++++ DATASET RECORDS ++++
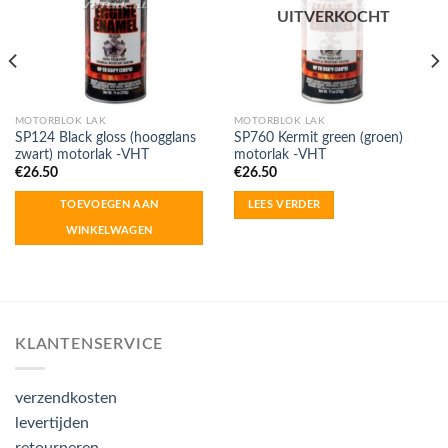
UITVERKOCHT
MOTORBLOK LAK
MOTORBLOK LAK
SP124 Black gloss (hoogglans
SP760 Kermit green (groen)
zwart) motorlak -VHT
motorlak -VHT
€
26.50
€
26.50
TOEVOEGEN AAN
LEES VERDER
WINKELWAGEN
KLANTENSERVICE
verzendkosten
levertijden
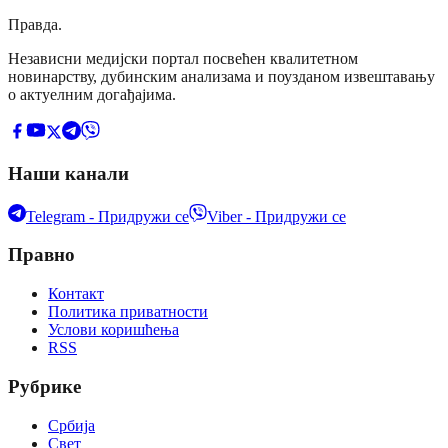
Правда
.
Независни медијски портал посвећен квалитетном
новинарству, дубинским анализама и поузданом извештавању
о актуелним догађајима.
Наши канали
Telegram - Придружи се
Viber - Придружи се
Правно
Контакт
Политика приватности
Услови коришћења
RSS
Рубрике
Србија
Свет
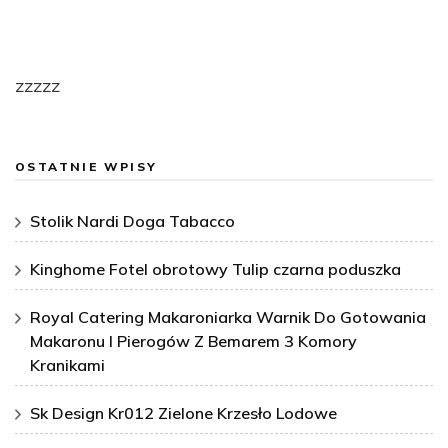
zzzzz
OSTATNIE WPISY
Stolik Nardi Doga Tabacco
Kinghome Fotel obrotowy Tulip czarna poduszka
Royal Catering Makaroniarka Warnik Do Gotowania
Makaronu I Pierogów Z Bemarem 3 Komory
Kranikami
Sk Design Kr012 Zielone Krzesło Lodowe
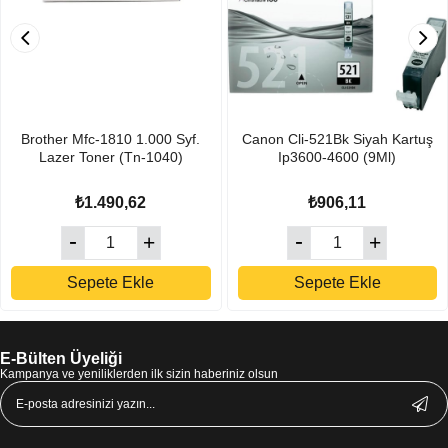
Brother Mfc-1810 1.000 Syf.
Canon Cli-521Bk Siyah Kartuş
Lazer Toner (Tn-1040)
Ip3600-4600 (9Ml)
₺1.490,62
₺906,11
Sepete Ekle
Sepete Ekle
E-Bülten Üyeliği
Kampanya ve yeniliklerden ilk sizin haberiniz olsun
++++
++++ DATASET RECORDS ++++
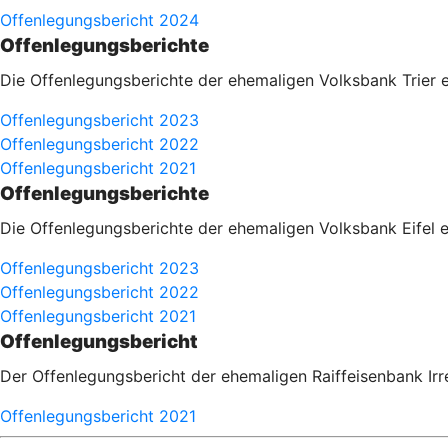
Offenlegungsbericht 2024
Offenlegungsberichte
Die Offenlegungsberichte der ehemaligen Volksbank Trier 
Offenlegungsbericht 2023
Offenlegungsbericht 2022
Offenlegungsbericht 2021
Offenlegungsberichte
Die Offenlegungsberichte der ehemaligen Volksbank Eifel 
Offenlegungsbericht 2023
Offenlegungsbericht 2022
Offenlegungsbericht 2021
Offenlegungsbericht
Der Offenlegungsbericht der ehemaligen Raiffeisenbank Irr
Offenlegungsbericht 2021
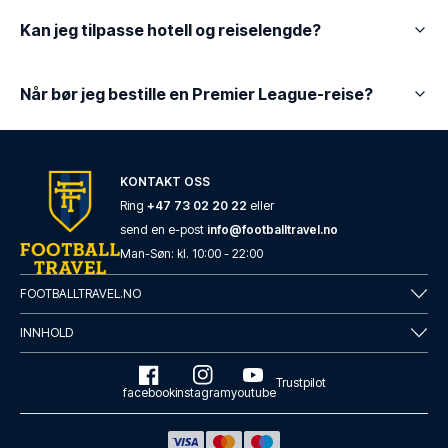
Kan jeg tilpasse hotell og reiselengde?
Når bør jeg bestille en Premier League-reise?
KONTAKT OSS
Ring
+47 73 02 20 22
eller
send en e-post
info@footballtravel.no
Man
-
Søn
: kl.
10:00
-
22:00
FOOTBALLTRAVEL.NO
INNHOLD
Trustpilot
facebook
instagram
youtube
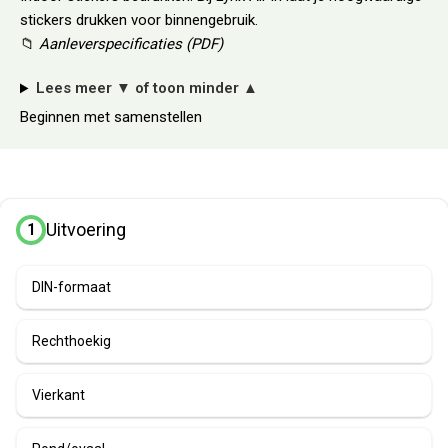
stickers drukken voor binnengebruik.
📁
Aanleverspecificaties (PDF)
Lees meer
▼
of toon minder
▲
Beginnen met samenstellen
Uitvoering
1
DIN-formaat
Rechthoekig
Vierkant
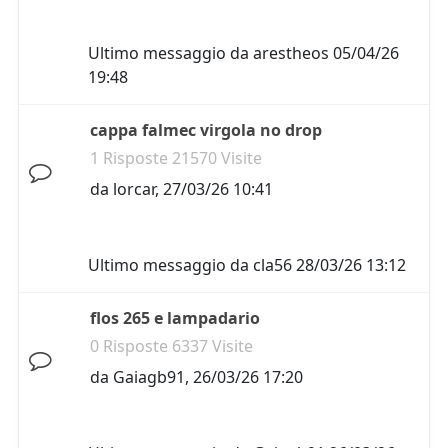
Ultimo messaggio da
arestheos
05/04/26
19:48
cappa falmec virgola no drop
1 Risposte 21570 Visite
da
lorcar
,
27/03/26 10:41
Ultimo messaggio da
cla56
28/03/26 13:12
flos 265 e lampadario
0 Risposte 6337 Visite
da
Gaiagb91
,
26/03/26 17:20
++++
*WORK ITEM*: Answer with the count alone: how many lines in the data above have "ehemaligen" in them?

*EXERCISE RESPONSE*: 3